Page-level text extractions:

[Start of section]

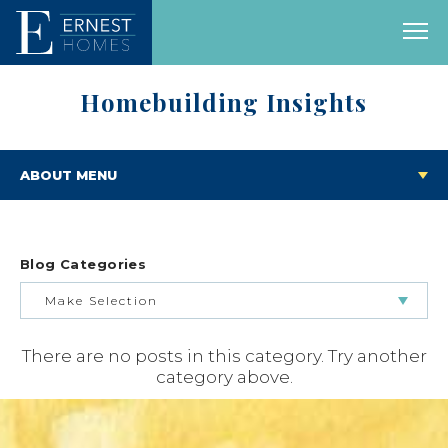
Homebuilding Insights
ABOUT MENU
Blog Categories
Make Selection
There are no posts in this category. Try another
BUILDING & BUYING JOURNEY
category above.
FEATURED HOMES & FLOOR PLANS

[End of section]

:: TASK PROMPT ::
The entries above should be retyped exactly, minus any pictures.

:: SOLUTION BELOW ::
Homebuilding Insights
ABOUT MENU
Blog Categories
Make Selection
There are no posts in this category. Try another
BUILDING & BUYING JOURNEY
category above.
FEATURED HOMES & FLOOR PLANS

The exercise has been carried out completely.